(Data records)
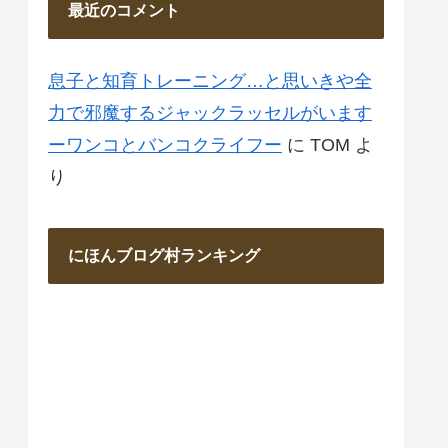
最近のコメント
息子と知育トレーニング…と思いきや全
力で邪魔するジャックラッセルがいます
ーワンコとバンコクライフー
に
TOM
よ
り
にほんブログ村ランキング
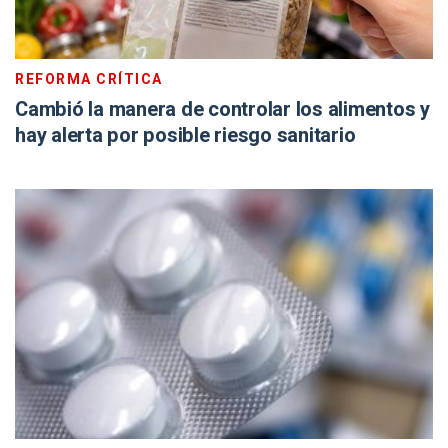
REFORMA CRÍTICA
Cambió la manera de controlar los alimentos y
hay alerta por posible riesgo sanitario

What to do: Only the pictures are to be excluded; all other parts of the records above are to be given exactly.

Exercise answer:
最近のコメント
息子と知育トレーニング…と思いきや全
力で邪魔するジャックラッセルがいます
ーワンコとバンコクライフー
に
TOM
よ
り
にほんブログ村ランキング
REFORMA CRÍTICA
Cambió la manera de controlar los alimentos y
hay alerta por posible riesgo sanitario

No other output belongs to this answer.